In this version, the role of the Spirits is to indicate - they point, forwards, backwards and all around, putting their fingers on salient features of the times. “Spirit” here is not cloudy mystification but sharp pointing, needles and pins. This, here, and this, here, and this, here. “The intimate inspection of your heart and your soul”, but also of the shaping circumstances of that blighted interiority, and the widening circle of consequences.
We have a Scrooge, an “object in the shape of a man”, morally obliterated in childhood (his school fees paid via a nefaripus arrangement between his father and a paedophile schoolmaster), and rehabilitated through his own fugitive tenderness towards vulnerable lives (unobserved, without expectation of reward, he places a blanket on a shivering horse, echoing perhaps the fabled moment of Nietzsche’s breakdown), those presumed non-combatant in the war of all against all. The task of the Spirits is to circumvent the closed loop of Scrooge’s self-hatred, to construct a counter-proof to his proof that self-interest dominates universally (and thus that he cannot as a child have had any claim to the care or protection of others).
This is the Dickensian moral figure: Scrooge must be moved to pity, not so that he recognises that it is virtuous to condescend to those less fortunate, but so that he can recognise his own formative harms as not inevitable, not dictated by the iron law of things.

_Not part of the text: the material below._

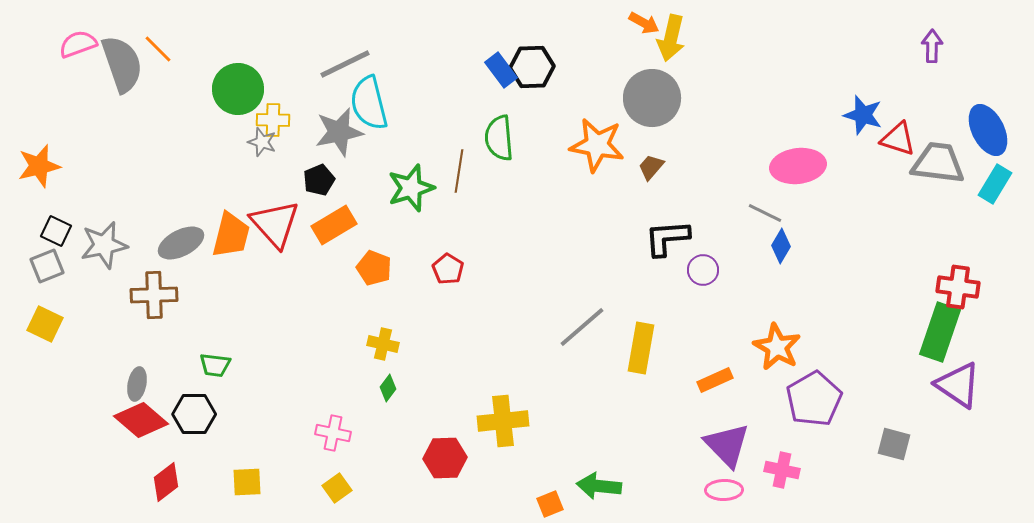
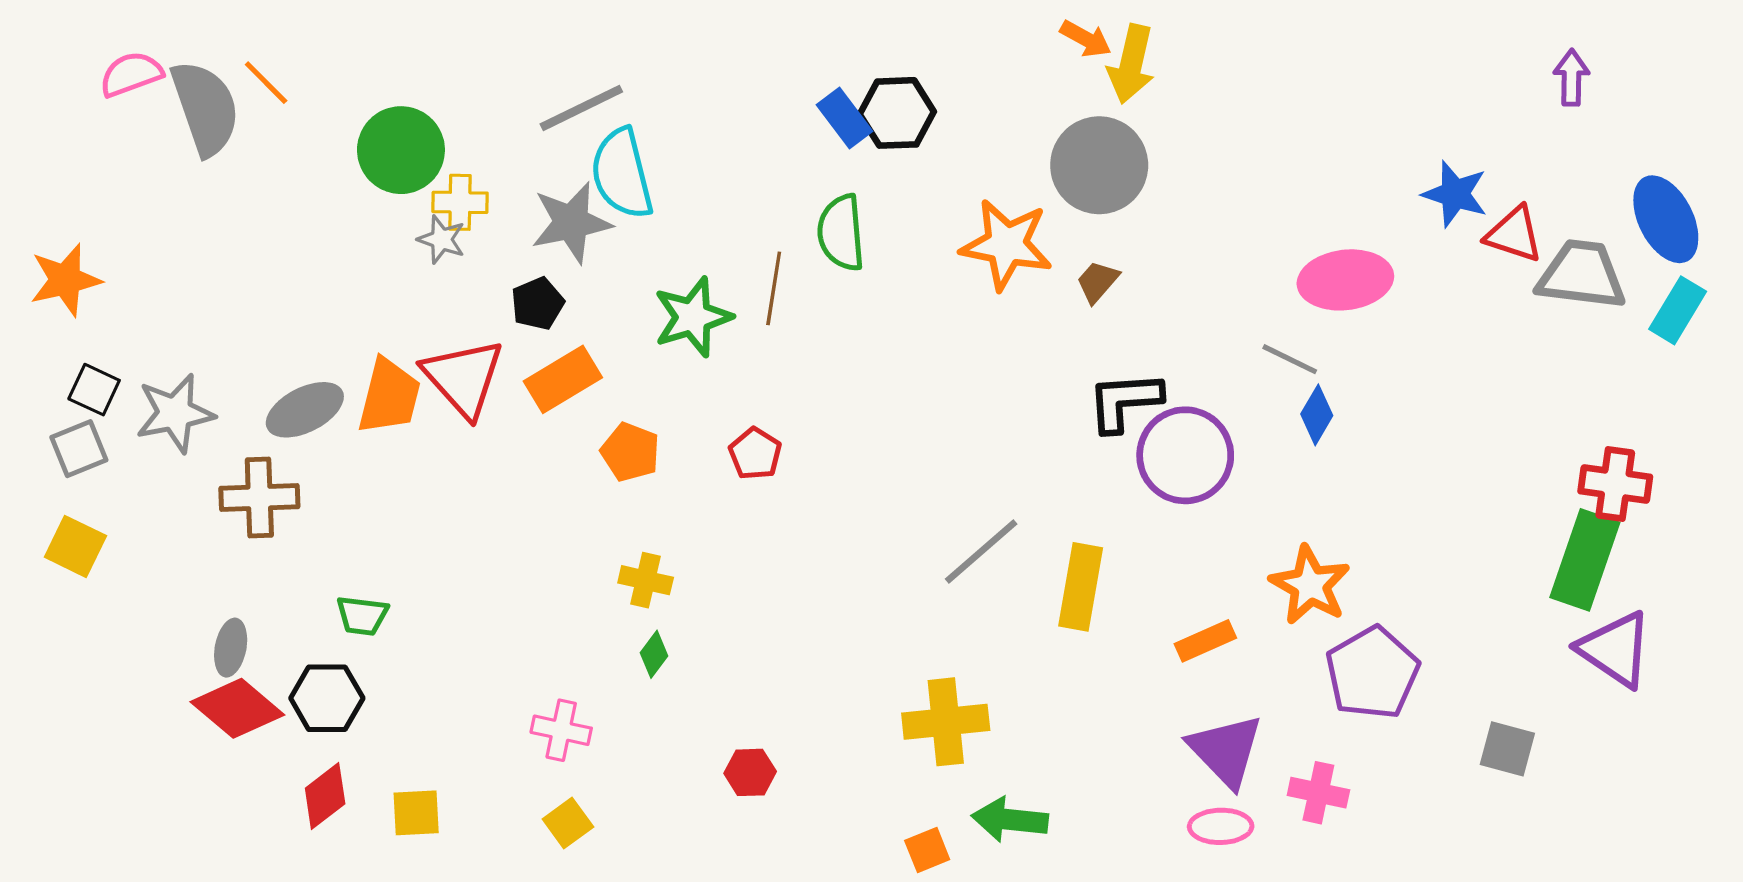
purple circle: (703, 270) -> (1185, 455), size x1.8
yellow cross: (503, 421) -> (946, 722), moved
red hexagon: (445, 458) -> (750, 772), size x0.7
red diamond: (166, 482) -> (325, 796), moved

It is not only a question of piercing the hardened heart of a miser, but of dismantling a system of justification forged as a way of rationalising injury — “axioms to him who’d never heard / of any world where promises were kept / or one could weep because another wept”.
I may have something else to say about the place of “spirit” in all this presently. This was very much more a pagan than a Christian Carol (although the first Spirit may have worn a crown of thorns), the world of spirit centering on a blazing bonfire in the midst of a bleak midwinter, which reminded me a great deal of the 1980s BBC adaptation of John Masefield’s The Box of Delights: there is a visual language which belongs to the genre we might call “spooky BBC Xmas programming”. Of course this is also Christian — a light shining in the darkness, which comprehendeth it not — but it is a decidedly un-demythologised Christianity, in which the connection between spirit and truth is that between subterranean hidden forces which must come to light, rather than a divine inspiration shining down from above.